La suggestione gödeliana ha poi influenzato tutto il secolo successivo, dall’arte alla scienza, ma ci ammonisce con una legge, ovviamente non dimostrabile: i sistemi che interagiscono con se stessi danno luogo a meraviglie inaspettate.
Una rete neurale che si manda segnali elettrici è potente abbastanza da ingannare un lettore umano. 

L’IA come amica

Quindi, dobbiamo temere che l’intelligenza artificiale spazzi via tutto ciò che conosciamo? Impossibile dirlo, ma c’è almeno un settore in cui la superintelligenza artificiale ha superato gli umani da molto tempo, e le cose vanno piuttosto bene. 

Nel 1996, la sfida Garry Kasparov vs il computer Deep Blue emozionò il mondo intero. Era una vera sfida “uomo contro macchina”, carne contro silicio. Kasparov vinse nel 1996, ma perse nel 1997. Su entrambi gli eventi si scrisse moltissimo, si girano documentari, si parlò nei programmi televisivi per mesi. Era “la fine della storia”.  

Da allora, anno dopo anni, i computer hanno completamente surclassato gli umani, tanto che l’IA, negli scacchi, è cosa naturale e quotidiana. 

Ed ecco il fatto incredibile: non interessa a nessuno. Ci si convive tranquillamente. L’intelligenza artificiale, dopo aver vinto, è diventata uno strumento utilissima per tutti: giocatori di ogni livello la usano per allenarsi, durante i tornei le analisi vengono svolte in tempo reale, per cui lo spettatore sa sempre quale sarebbe la mossa migliore secondo l’algoritmo, al contrario del giocatore davanti alla scacchiera. Non solo l’IA ha migliorato la nostra percezione del gioco, ma si può dire che lo ha reso anche più spettacolare. Come se lo spoiler non rovinasse davvero la visione di un film. Come se il viaggio fosse l’importante, e la meta non poi così tanto. 

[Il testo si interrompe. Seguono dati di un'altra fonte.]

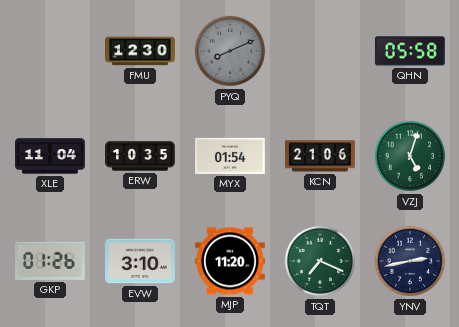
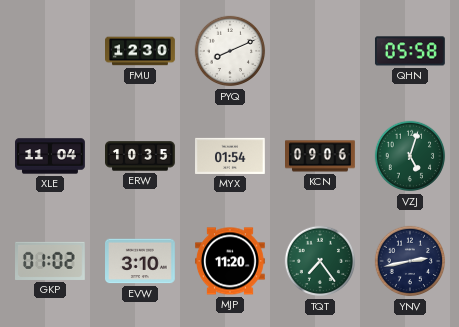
PYQ dial: grey -> white
KCN: 21:06 -> 09:06
GKP: 01:26 -> 01:02
TQT: 7:19 -> 7:24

Una cosa che non facciamo quasi mai, abbiamo capito col tempo, è guardare le partite che l’IA gioca contro se stessa. Non ci interessa. Continuiamo a voler guardare esseri umani, capaci di sbagliare. 

Commodity

Ancora, anche con le immagini generate dal’IA sta succedendo qualcosa di interessante. 

Al momento – ma è molto presto, tecnologicamente – è piuttosto facile capire quando un’immagine è stata fatta artificialmente o naturalmente. La luce è spesso la stessa, a volte è tutto troppo perfetto, dettagliato. Il primo giorno le troviamo incredibili, bellissime, rivoluzionarie. Ma dopo una settimana siamo già stanchi: sono tutte uguali. Da pezzi unici e irripetibili diventano genere, commodity, materia prima senza differenze qualitative. 

Di fatto, l’AI spesso ci annoia molto in fretta. Torniamo in fretta alle nostre faccende umane.
È questo dunque il destino dell’IA: not with a bang but with a wimper? Impossibile dirlo, anzi: diffidare sempre di apocalittici e integrati. Ogni settore professionale, ogni segmento della società avrà le proprie peculiarissime vittorie e sconfitte. L’unica certezza è che la battaglia ci sarà.